Nun könnte man es dabei belassen und auf die bösen Versicherer schimpfen. In der konkreten Konstellation ist die Alte Leipziger aber die Musterlösung gewesen. Also Telefon gezückt und in der Leitungsebene Risikoprüfung angerufen.

Mit einem leitenden Risikoprüfer die ISG Blockade besprochen, die craniomandibulärer Dysfunktion besprochen, voila, wir haben eine glatte Annahme. Das muss man aber eben auch können, das nötige medizinische Grundverständnis, die Kontakte und das Fingerspitzengefühl dafür haben.

Warum erzähle ich das? Nun, wir haben den Artikel mit einer Mail einer Interessentin begonnen, hier haben wir die dieser Mail vorausgehende Nachricht:

An der Stelle hätte ich mir die Zeit sparen sollen. Eine Anfrage ala “machen Sie mal fix ne Rivo”, von einem pfuiPhone, ohne Berufsunfähigkeitsversicherung korrekt schreiben zu können – hier hätte die Alarmglocke schrillen müssen. Allerdings bin ich auch nicht der Typ, der andere unreflektiert ins Verderben rennen lässt, sei die Anfrage auch noch so unglücklich.

Risikovoranfragen sind eine Kunst. Die macht man nicht mal eben in 5 Minuten im Vorbeigehen. Und das Ergebnis eine Risikovoranfrage hängt maßgeblich von der Einstellung und Mitwirkung eines Interessenten ab. Einfaches Motto: Garbage in, garbage out …

Fazit zum Stiftung Dingsda Bullshit

Man könnte noch erheblich mehr zu diesem Thema schreiben. Beispielsweise zum Bullshit bzgl. Nachversicherung und Faustregel 80 % vom Netto. Oder zu dem Schwachsinn mit der garantierten Leistungsdynamik.

Oder zu …

Schritt 3: “Wichtig sind die Regelungen zur Verweisung.  … den er trotz seiner Invalidität theoretisch ausüben könnte.”

Die Berufsunfähigkeitsversicherung hat mit einer Unfallversicherung halt nichts zu tun, Invalidität spielt da überhaupt keine Rolle.

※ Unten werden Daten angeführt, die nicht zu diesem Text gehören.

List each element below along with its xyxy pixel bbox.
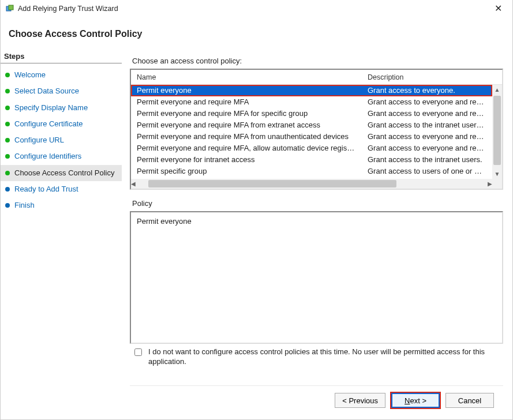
step-welcome[interactable]: Welcome <box>1 67 122 83</box>
step-label: Welcome <box>14 70 46 80</box>
step-finish[interactable]: Finish <box>1 197 122 213</box>
step-configure-identifiers[interactable]: Configure Identifiers <box>1 148 122 164</box>
policy-row-name: Permit specific group <box>131 166 362 177</box>
step-label: Configure Identifiers <box>14 152 81 161</box>
app-icon <box>5 4 14 13</box>
step-label: Configure Certificate <box>14 119 83 129</box>
column-header-name[interactable]: Name <box>131 71 362 84</box>
policy-row-name: Permit everyone for intranet access <box>131 154 362 166</box>
vertical-scroll-thumb[interactable] <box>493 96 501 165</box>
step-bullet-icon <box>5 138 10 142</box>
step-label: Configure URL <box>14 136 64 145</box>
next-button[interactable]: Next > <box>391 393 440 408</box>
policy-row-description: Grant access to everyone. <box>362 85 492 96</box>
policy-list-header: Name Description <box>131 70 502 85</box>
skip-policy-label[interactable]: I do not want to configure access contro… <box>148 347 501 367</box>
policy-row-description: Grant access to the intranet users an <box>362 119 492 131</box>
step-bullet-icon <box>5 171 10 175</box>
horizontal-scroll-thumb[interactable] <box>148 180 396 187</box>
skip-policy-checkbox[interactable] <box>134 348 142 356</box>
policy-row-description: Grant access to everyone and requir <box>362 142 492 154</box>
policy-detail-label: Policy <box>132 199 503 208</box>
vertical-scrollbar[interactable]: ▲ ▼ <box>492 85 502 179</box>
policy-list: Name Description Permit everyoneGrant ac… <box>130 69 503 190</box>
policy-row[interactable]: Permit everyone and require MFA from una… <box>131 131 492 142</box>
next-button-rest: ext > <box>410 396 426 405</box>
step-bullet-icon <box>5 203 10 208</box>
svg-rect-1 <box>9 5 13 10</box>
policy-row-description: Grant access to the intranet users. <box>362 154 492 166</box>
step-label: Finish <box>14 201 35 210</box>
next-button-accelerator: N <box>405 396 410 405</box>
steps-header: Steps <box>1 52 122 63</box>
step-label: Specify Display Name <box>14 103 88 112</box>
policy-row-name: Permit everyone and require MFA for spec… <box>131 108 362 119</box>
policy-list-label: Choose an access control policy: <box>132 57 503 65</box>
scroll-left-arrow-icon[interactable]: ◀ <box>131 179 136 189</box>
scroll-corner <box>492 179 502 189</box>
policy-row-description: Grant access to users of one or more <box>362 166 492 177</box>
wizard-button-bar: < Previous Next > Cancel <box>130 385 503 416</box>
titlebar: Add Relying Party Trust Wizard ✕ <box>1 0 512 17</box>
step-select-data-source[interactable]: Select Data Source <box>1 83 122 99</box>
policy-row[interactable]: Permit everyone and require MFA from ext… <box>131 119 492 131</box>
horizontal-scrollbar[interactable]: ◀ ▶ <box>131 179 492 189</box>
step-bullet-icon <box>5 73 10 77</box>
step-bullet-icon <box>5 106 10 110</box>
scroll-down-arrow-icon[interactable]: ▼ <box>492 169 502 179</box>
policy-row-name: Permit everyone and require MFA from una… <box>131 131 362 142</box>
step-label: Select Data Source <box>14 87 79 96</box>
step-configure-certificate[interactable]: Configure Certificate <box>1 116 122 132</box>
policy-row-name: Permit everyone and require MFA <box>131 96 362 108</box>
policy-row[interactable]: Permit everyone and require MFA for spec… <box>131 108 492 119</box>
policy-row-description: Grant access to everyone and requir <box>362 131 492 142</box>
step-label: Choose Access Control Policy <box>14 168 114 178</box>
policy-row[interactable]: Permit everyone and require MFAGrant acc… <box>131 96 492 108</box>
policy-row-description: Grant access to everyone and requir <box>362 96 492 108</box>
close-button[interactable]: ✕ <box>489 1 508 17</box>
policy-row[interactable]: Permit everyone for intranet accessGrant… <box>131 154 492 166</box>
policy-row[interactable]: Permit specific groupGrant access to use… <box>131 166 492 177</box>
step-ready-to-add-trust[interactable]: Ready to Add Trust <box>1 181 122 197</box>
step-bullet-icon <box>5 122 10 126</box>
policy-row-name: Permit everyone and require MFA from ext… <box>131 119 362 131</box>
window-title: Add Relying Party Trust Wizard <box>18 5 118 13</box>
policy-row-name: Permit everyone <box>131 85 362 96</box>
step-choose-access-control-policy[interactable]: Choose Access Control Policy <box>1 165 122 181</box>
page-heading: Choose Access Control Policy <box>1 17 512 50</box>
steps-sidebar: Steps WelcomeSelect Data SourceSpecify D… <box>1 50 122 416</box>
step-bullet-icon <box>5 187 10 192</box>
wizard-window: Add Relying Party Trust Wizard ✕ Choose … <box>0 0 513 420</box>
policy-row-description: Grant access to everyone and requir <box>362 108 492 119</box>
scroll-right-arrow-icon[interactable]: ▶ <box>488 179 492 189</box>
column-header-description[interactable]: Description <box>362 71 502 84</box>
main-panel: Choose an access control policy: Name De… <box>122 50 512 416</box>
policy-row[interactable]: Permit everyoneGrant access to everyone. <box>131 85 492 96</box>
cancel-button[interactable]: Cancel <box>445 393 494 408</box>
step-specify-display-name[interactable]: Specify Display Name <box>1 100 122 116</box>
policy-row[interactable]: Permit everyone and require MFA, allow a… <box>131 142 492 154</box>
step-configure-url[interactable]: Configure URL <box>1 132 122 148</box>
policy-detail-text: Permit everyone <box>137 217 192 226</box>
previous-button[interactable]: < Previous <box>335 393 385 408</box>
step-bullet-icon <box>5 154 10 159</box>
scroll-up-arrow-icon[interactable]: ▲ <box>492 85 502 95</box>
step-bullet-icon <box>5 89 10 93</box>
policy-row-name: Permit everyone and require MFA, allow a… <box>131 142 362 154</box>
policy-detail-box: Permit everyone <box>130 211 503 344</box>
step-label: Ready to Add Trust <box>14 185 78 194</box>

Allerdings ist der Artikel jetzt schon lang genug geworden, ich muss auch mal wieder an die eigentliche Arbeit. Somit ist es mir weder möglich noch würde ich es seelisch verkraften, jeden einzelnen Bullshitsatz dieses Artikels zu korrigieren.

Dennoch will ich nicht ohne konkrete Hilfestellung aus dem Artikel gehen. Die realen Schritte auf dem Weg zu einer bedarfsgerechten Berufsunfähigkeitsversicherung sehen so aus:

Und zu guter Letzt die Gretchenfrage: Worauf kommt es beim Abschluss einer Berufsunfähigkeitsversicherung für Studenten und Auszubildende wirklich an?

  • Die Berufsdefinition in der Erstprüfung
  • Einschränkungen des Leistungsversprechens (bspw. Ausschlüsse, Arztanordnungsklausel, befristetes Anerkenntnis)
  • Die Regelungen zur Flexibilität und Anpassbarkeit (Stundung, Nachversicherung)
  • die Nachhaltigkeit der BU Leistung (Nachprüfung, Mitteilungspflichten etc.)

Diese und andere Punkte klärt man am besten in einer vernünftigen Beratung bei einem fähigen Versicherungsmakler, meine Meinung.